* [LTP] [PATCH] controllers/cgroup_regression_test.sh: mitigate potential mount error
@ 2019-02-22 6:10 Xu Yu
2019-04-04 9:10 ` Cyril Hrubis
0 siblings, 1 reply; 4+ messages in thread
From: Xu Yu @ 2019-02-22 6:10 UTC (permalink / raw)
To: ltp
Immediately `umount cgroup/` after `rmdir cgroup/0` is very likely to
make the corresponding num_cgroups not decrease, and causes the
following mount operation with overlapping subsys to fail.
A demo test script can be:
mount -t cgroup -o hugetlb,pids xxx cgroup/
mkdir cgroup/0
rmdir cgroup/0
umount cgroup/
mount -t cgroup -o pids xxx cgroup/ <-- FAIL
The root cause is that `rmdir cgroup/0` is asynchronous in the kernel
implementation, causing `umount cgroup/` to enter `cgroup_put` path,
instead of `percpu_ref_kill` path.
There is no good kernel solution yet[1]. Therefore, we temporarily add
`sleep` in the test script to ensure `umount cgroup/` is executed
after `rmdir cgroup/0` is completed. Note that we only add `sleep` in
the clean up phase of each test in the cgroup_regression_test.sh.
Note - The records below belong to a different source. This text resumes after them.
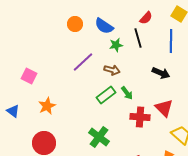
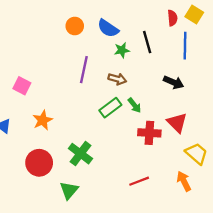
red semicircle: (146, 18) -> (172, 18), moved, turned -48
purple line: (83, 62) -> (84, 70), turned -35
green cross: (99, 137) -> (80, 154), moved

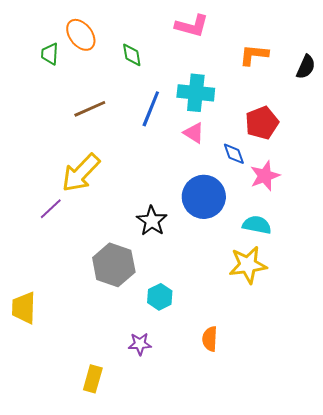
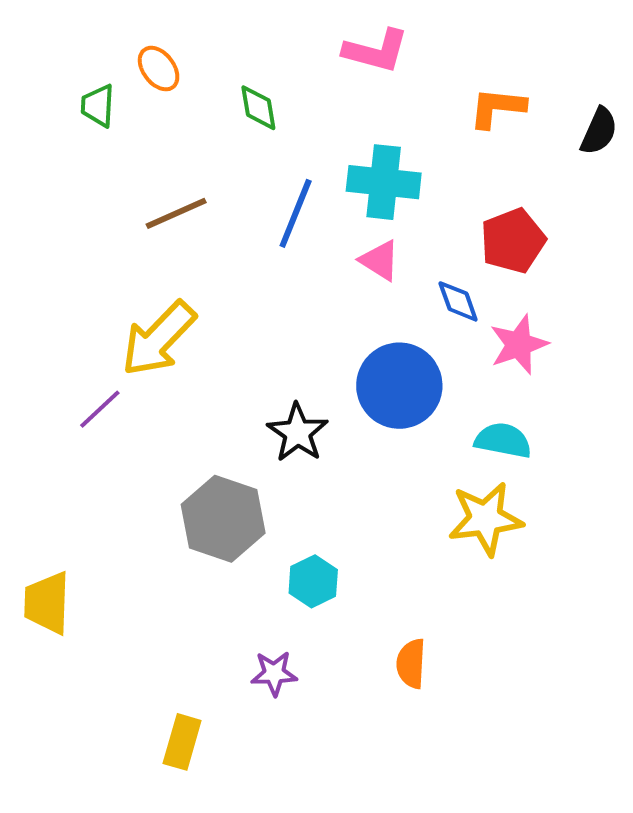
orange ellipse: (81, 35) -> (159, 69), size x0.7

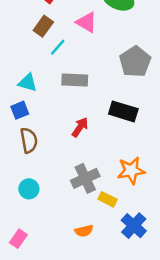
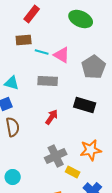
pink triangle: (87, 22) -> (62, 55), moved
brown rectangle: (43, 26) -> (24, 40), turned 49
cyan line: (58, 47) -> (42, 52), moved, turned 64
cyan circle: (29, 189) -> (13, 177), moved

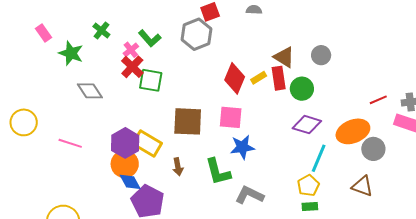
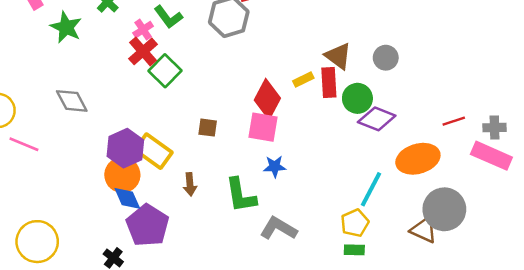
red diamond: (235, 78) -> (267, 99), moved
green square: (151, 80) -> (165, 71), turned 30
gray diamond: (90, 91) -> (72, 101), moved
brown square: (188, 121) -> (208, 128), size x0.5
purple diamond: (307, 125) -> (377, 119), moved
pink line: (70, 143) -> (24, 144), moved
blue star: (242, 147) -> (275, 166), size x0.7
gray circle: (373, 149) -> (444, 209), moved, size x1.4

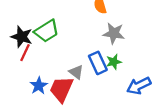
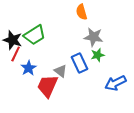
green star: (114, 62) -> (98, 55), moved
blue star: (39, 86) -> (29, 68), moved

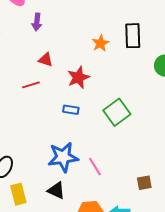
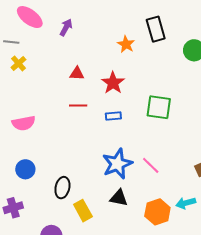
purple arrow: (37, 22) -> (66, 27), moved, turned -144
red line: (31, 85) -> (78, 106), moved, turned 30
green square: (117, 112) -> (159, 107), turned -32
No `sleep` is added in the cgroup_regression_6_1.sh and
cgroup_regression_10_1.sh for the sake of pressure test.
[1] https://marc.info/?t=155021167400005&r=1&w=2
Signed-off-by: Xu Yu <xuyu@linux.alibaba.com>
---
testcases/kernel/controllers/cgroup/cgroup_regression_test.sh | 8 ++++++++
1 file changed, 8 insertions(+)
diff --git a/testcases/kernel/controllers/cgroup/cgroup_regression_test.sh b/testcases/kernel/controllers/cgroup/cgroup_regression_test.sh
index 6868609..f78d80a 100755
--- a/testcases/kernel/controllers/cgroup/cgroup_regression_test.sh
+++ b/testcases/kernel/controllers/cgroup/cgroup_regression_test.sh
@@ -145,6 +145,7 @@ test2()
fi
rmdir cgroup/0 cgroup/1
+ sleep 1
umount cgroup/
}
@@ -193,6 +194,7 @@ test3()
wait $pid2 2>/dev/null
rmdir $cpu_subsys_path/0 2> /dev/null
+ sleep 1
umount cgroup/ 2> /dev/null
check_kernel_bug
}
@@ -222,6 +224,7 @@ test4()
mount -t cgroup -o none,name=foo cgroup cgroup/
mkdir cgroup/0
rmdir cgroup/0
+ sleep 1
umount cgroup/
if dmesg | grep -q "MAX_LOCKDEP_SUBCLASSES too low"; then
@@ -302,6 +305,7 @@ test5()
kill -TERM $! > /dev/null
wait $! 2>/dev/null
rmdir $mntpoint/0
+ sleep 1
# Do NOT unmount pre-existent mountpoints...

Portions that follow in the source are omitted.